Remember that it’s also important to make time for you. Most people don’t realize the large impact that addictions have on the loved ones of the person suffering. It’s difficult to watch on the sidelines. Just keep in mind that, with your love and support, they’ll be far more likely to overcome addiction and return to normal.
Drug addiction is one of my biggest fears for my kids. They are young now, but I know that can change on a dime. Thanks for these tips.
Leanne | www.crestingthehill.com.au
Christine I didn’t know you’d been through something like this. Your advice sounds very practical and obviously you’re speaking from experience. I hope your child has come through their addiction and is out of the tunnel now. Supporting someone through addiction can be so draining and soul destroying at times – I hope you’re out in the sunshine now too.
Thanks for linking up with us at MLSTL and I’ve shared on my SM 🙂
As parents, none of us are immune to having a child who suffers from addiction. These points are extremely helpful to not only parents, but to other family members and friends as well. The more information and education we share offer productive steps in dealing with an extremely challenging situation. Thank you so much for sharing!

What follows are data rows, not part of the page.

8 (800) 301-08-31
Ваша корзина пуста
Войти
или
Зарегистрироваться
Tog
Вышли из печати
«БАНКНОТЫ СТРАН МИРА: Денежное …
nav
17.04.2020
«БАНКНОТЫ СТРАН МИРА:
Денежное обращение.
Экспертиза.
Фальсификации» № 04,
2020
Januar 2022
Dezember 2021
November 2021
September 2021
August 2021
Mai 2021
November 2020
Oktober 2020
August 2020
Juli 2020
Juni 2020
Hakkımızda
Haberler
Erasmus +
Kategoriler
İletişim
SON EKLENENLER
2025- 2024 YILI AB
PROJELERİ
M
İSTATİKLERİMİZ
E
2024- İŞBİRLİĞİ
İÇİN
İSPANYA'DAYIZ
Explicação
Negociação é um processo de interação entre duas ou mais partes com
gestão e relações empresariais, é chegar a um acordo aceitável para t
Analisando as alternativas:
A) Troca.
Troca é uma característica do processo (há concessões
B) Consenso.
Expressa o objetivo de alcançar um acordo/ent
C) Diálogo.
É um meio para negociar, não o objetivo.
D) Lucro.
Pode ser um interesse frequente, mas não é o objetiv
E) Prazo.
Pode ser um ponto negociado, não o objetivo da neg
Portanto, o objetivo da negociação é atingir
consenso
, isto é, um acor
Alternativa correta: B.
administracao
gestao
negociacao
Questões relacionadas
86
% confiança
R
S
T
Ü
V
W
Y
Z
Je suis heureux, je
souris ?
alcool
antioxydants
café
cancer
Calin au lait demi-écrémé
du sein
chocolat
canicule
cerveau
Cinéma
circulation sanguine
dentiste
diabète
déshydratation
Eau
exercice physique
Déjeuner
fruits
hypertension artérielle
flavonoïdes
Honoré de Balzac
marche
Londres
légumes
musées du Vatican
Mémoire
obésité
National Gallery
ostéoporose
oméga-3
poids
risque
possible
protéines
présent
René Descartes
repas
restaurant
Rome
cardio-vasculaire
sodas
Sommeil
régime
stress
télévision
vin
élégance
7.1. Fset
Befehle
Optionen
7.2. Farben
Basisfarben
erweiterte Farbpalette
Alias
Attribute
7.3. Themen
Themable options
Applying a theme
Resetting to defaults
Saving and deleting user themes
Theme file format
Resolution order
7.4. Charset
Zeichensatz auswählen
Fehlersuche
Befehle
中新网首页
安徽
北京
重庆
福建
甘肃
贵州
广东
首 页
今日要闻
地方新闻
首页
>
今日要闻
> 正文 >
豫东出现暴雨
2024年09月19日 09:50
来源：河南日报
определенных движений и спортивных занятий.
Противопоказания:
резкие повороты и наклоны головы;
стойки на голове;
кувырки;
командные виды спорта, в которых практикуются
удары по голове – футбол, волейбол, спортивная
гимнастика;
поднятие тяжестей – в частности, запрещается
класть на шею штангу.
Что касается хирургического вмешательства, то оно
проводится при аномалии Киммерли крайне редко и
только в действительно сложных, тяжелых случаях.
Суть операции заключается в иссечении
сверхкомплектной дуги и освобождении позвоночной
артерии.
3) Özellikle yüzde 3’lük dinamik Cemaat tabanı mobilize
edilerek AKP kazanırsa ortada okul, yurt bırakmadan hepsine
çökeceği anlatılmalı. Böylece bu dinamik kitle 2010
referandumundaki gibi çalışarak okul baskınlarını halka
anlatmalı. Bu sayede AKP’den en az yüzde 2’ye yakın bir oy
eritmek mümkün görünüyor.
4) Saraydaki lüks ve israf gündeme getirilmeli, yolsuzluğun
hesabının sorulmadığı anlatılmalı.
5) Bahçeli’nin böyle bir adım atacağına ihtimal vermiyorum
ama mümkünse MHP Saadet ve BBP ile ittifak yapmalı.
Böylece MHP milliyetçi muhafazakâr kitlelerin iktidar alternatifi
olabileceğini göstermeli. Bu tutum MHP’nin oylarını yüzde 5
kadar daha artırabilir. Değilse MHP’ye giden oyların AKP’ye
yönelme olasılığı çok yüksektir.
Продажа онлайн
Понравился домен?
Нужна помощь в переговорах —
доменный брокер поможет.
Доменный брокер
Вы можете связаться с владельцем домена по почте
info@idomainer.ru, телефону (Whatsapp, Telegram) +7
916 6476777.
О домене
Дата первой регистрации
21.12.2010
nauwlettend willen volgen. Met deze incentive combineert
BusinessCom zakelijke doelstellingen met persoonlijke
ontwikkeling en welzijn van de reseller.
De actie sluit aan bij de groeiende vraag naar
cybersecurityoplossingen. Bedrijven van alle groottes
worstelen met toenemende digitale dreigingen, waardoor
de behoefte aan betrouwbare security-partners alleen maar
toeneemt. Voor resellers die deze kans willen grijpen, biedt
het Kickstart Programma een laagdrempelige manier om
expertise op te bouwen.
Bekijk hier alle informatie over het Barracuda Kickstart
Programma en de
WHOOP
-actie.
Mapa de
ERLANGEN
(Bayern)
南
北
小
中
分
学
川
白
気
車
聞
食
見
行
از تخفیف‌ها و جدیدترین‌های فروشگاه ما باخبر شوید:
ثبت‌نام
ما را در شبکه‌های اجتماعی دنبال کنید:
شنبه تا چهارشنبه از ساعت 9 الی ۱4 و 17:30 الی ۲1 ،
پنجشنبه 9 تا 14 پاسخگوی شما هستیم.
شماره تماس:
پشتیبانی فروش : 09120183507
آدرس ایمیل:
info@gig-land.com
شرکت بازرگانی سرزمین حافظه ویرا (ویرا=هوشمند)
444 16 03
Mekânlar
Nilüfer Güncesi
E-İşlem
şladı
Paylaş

Whilst the intentions are very helpful here, unless, as you rightly know, the person affected wants to make those changes, then it is one very frustrating and heart-breaking situation.
I wish you well…it is one very hard road you travel.
Leslie Susan Clingan
What a tough subject and a difficult season this must have been for you and your family. I did not know that 08.31 is Overdose Awareness Day but will remember that in the future. My 92 year-old mom has attempted suicide by overdose twice in the past ten years. Heartbreaking.
Thank you for sharing your experience and your wisdom with us via #blogginggrandmothers link party.